この記事を読んでわかること ・N-of-1のこと ・いまの日本の課題
どうも、こんにちは、外資系製薬会社経営企画室に勤めるこういちです。
今日は、以下のTwitterをきっかけに筆を執ることにしました。
78件のいいね、インプレッションは2万と多くの方に御覧頂いたツイートです。
元々は、以下のYahooの記事を見たのが始まりです。
難病の薬を開発できた…しかし、製薬会社の名乗りなく 患者は3人「救う道を」 神戸大研究グループが訴え
Yahooの記事を要約しますと・・・
- アルポート症候群(治療法のない腎臓の難病)の治療薬候補になる核酸医薬をマウスに投与。劇的な効果を確認。
- 使用したのは「核酸医薬」。個人の遺伝子を詳細に調べて病気の原因となる変異を突き止め、直接働きかけることが可能。
- 重症型のアルポート症候群の変異を軽症型に置き換える手法を開発した。
- 核酸医薬の合成法は確立しており、原因となる遺伝子が分かれば短期間で薬が完成できる。
- 人での臨床試験に進みたいものの、該当する患者は全国で3人しか見つからない。
- 商品化しても採算は見込めず、手を挙げる製薬会社は現れない。
- これまで国立研究開発法人日本医療研究開発機構(AMED)から得ていた研究開発費も打ち切り。

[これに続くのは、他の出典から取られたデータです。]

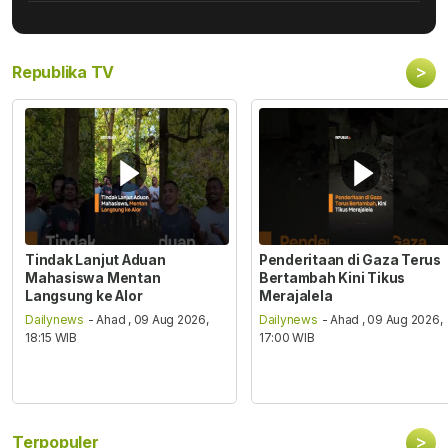
>
Republika TV
Tindak Lanjut Aduan
Penderitaan di Gaza Terus
Mahasiswa Mentan
Bertambah Kini Tikus
Langsung ke Alor
Merajalela
Dailynews
- Ahad , 09 Aug 2026,
Dailynews
- Ahad , 09 Aug 2026,
18:15 WIB
17:00 WIB
>
Terpopuler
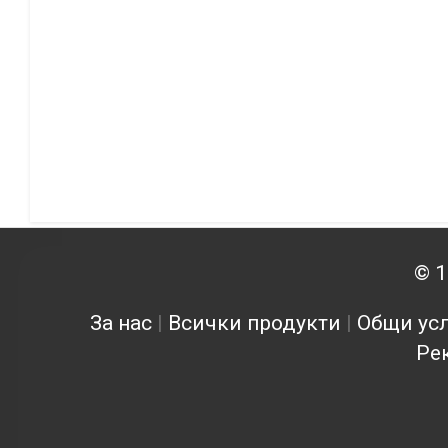
© 1
За нас
|
Всички продукти
|
Общи усл
Ре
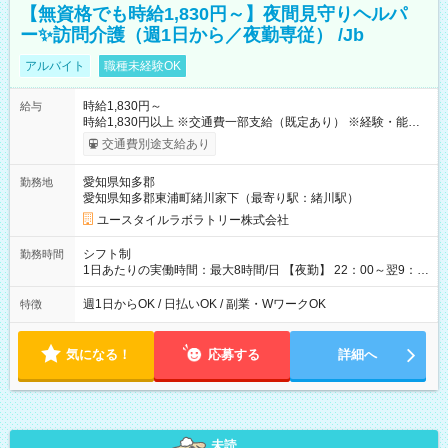
【無資格でも時給1,830円～】夜間見守りヘルパ
ー✨訪問介護（週1日から／夜勤専従） /Jb
アルバイト
職種未経験OK
時給1,830円～
給与
時給1,830円以上 ※交通費一部支給（既定あり） ※経験・能力を
考慮して決定します 【収入例】 週1回勤務の場合：1,830円×8時
交通費別途支給あり
間×4回=5万8,560円 週3回勤務の場合：1,830円×8時間×12回
=17万5,680円 【試用期間】試用期間あり 試用期間の長さ：2ヶ
愛知県知多郡
勤務地
月 ※ 雇用形態と給与に、本採用時と異なる部分があります。 雇
愛知県知多郡東浦町緒川家下（最寄り駅：緒川駅）
用形態：本採用時と同じです。 給与：時給 1,570円以上
ユースタイルラボラトリー株式会社
シフト制
勤務時間
1日あたりの実働時間：最大8時間/日 【夜勤】 22：00～翌9：
00 ※週1日～OK ／ 夜勤専従 ＊＊ 勤務時間例 ＊＊ ■22時か
ら翌7時 ■23時から翌8時 ■24時から翌9時 など ※上記の時間
週1日からOK / 日払いOK / 副業・WワークOK
特徴
内で8時間勤務（休憩1時間）ご利用者様により、時間は異なり
ます。 ※曜日固定（毎週同じ曜日での勤務となります）
気になる！
応募する
詳細へ
未読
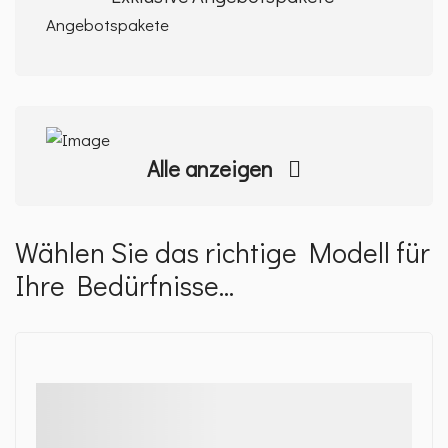
Alle anzeigen
Wählen Sie das richtige Modell für
Ihre Bedürfnisse...
Details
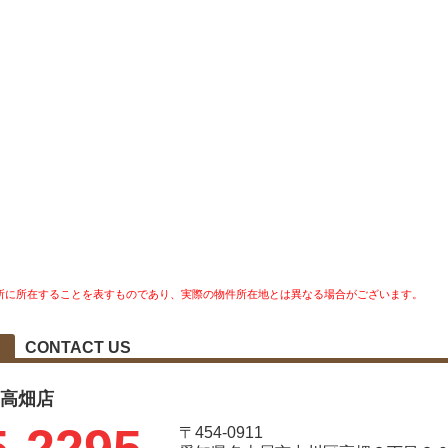
所に所在することを表すものであり、実際の物件所在地とは異なる場合がございます。
CONTACT US
レ 高畑店
〒454-0911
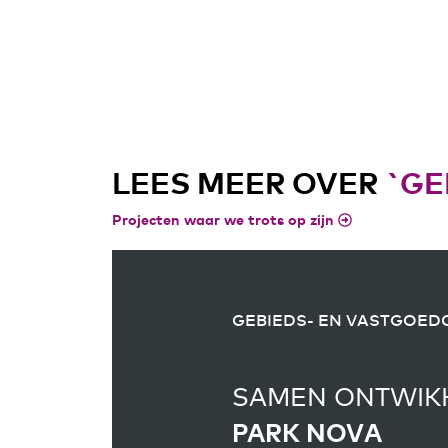
LEES MEER OVER
`GE
Projecten waar we trots op zijn
GEBIEDS- EN VASTGOED
GEBIEDS- EN VASTGOED
SAMEN ONTWIKK
SAMEN ONTWIKK
PARK NOVA
WALDO FIRST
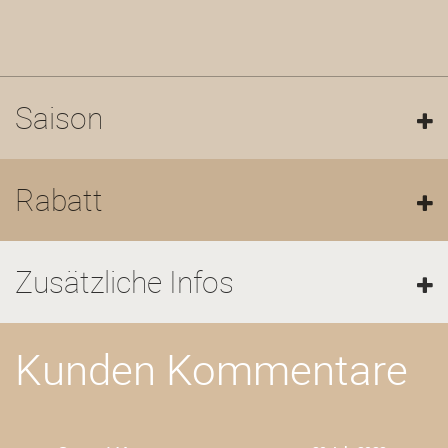
neugeboren. Im gut gepflegten Garten der Villa INFINITY
gibt es ein Swimmingpool. Da können Sie die Kühle
genießen, nachdem Sie stundenlang in der Sonne gelegen
haben.
Saison
Anmerkung:
In allen Zimmern gibt es Klimaanlagen. SAT-
TV im Wohnzimmer; 1 Parkplatz im Hof; 1-2 Parkplätze auf
der Straße. BBQ, Tresor, Security-System. Strandtücher
Rabatt
bitte mitbringen.
Zugang zur Villa:
Bitte beachten Sie, dass die letzten 150
Meter der Straße zum Haus ist steil Straße.
Zusätzliche Infos
Tauschtag:
variabel in der Saison, je nach der Belastung.
Mietwagen:
empfehlenswert, s. http://bgrentals.com/Rent-
A-Car.html
Kunden Kommentarе
GPS -Koordinaten:
Latitude
- 43.383928
Longitude
-
28.100538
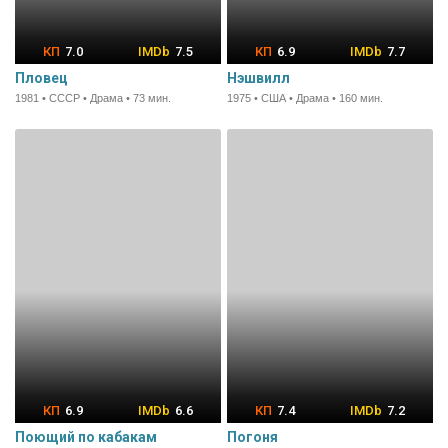
7.0
7.5
6.9
7.7
Пловец
Нэшвилл
1981 • СССР • Драма • 73 мин.
1975 • США • Драма • 160 мин.
6.9
6.6
7.4
7.2
Поющий по кабакам
Погоня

- 米国などでは核酸医薬開発を支援する仕組みがあり、たった一人のための薬も創られた。
- 長期間の高額な治療費をどう支えるかも含めて、日本に適したモデルの構築が求められる。
っとこのような内容になっています。
この記事の中で紹介されている
「たった一人のために核酸医薬開発を支援する仕組み」のことを米国ではN-of-1(エヌオブワン)
と呼んでいます。
今日はこのことをより多くの方に知ってもらいたいと思ってブログを書くことにしました。
なぜそう思ったのか?
実はこの仕組みのことは仕事を通じて、前々から知っていました。
でも今回のYahooの記事を読んで、改めて自分で調べていく中で、
「多くの方にいまの課題を知って貰って、関心を集めることが重要かもしれない」と感じ、こうしてブログに向かっています。
「救う手立てが見出せるかもしれないにも関わらず、日本では経済的な理由や仕組みが確立されておらず、迅速に臨床試験が行えない。一方で米国では仕組みが確立され、救える命がある。」
歯がゆいですよね。
製薬会社に勤める者として、とても悔しく思います。
ドラッグロスの問題もそうですが、住んでいる国によって受けられる治療が変わってしまう現状に悔しさを覚えます。
でもいますぐ私の力で会社を動かすことはできません。
収益が見込めない薬、むしろ赤字になる可能性が高い薬に対して、マネジメントに投資を要求することは中々のハードルがあります。
また行政を動かすことも難しい。
自分が出来ることは何かと考えた時に、ブログを通じて、何が問題か、米国ではどういう取り組みや現状があるかを伝えることなら出来ると思いました。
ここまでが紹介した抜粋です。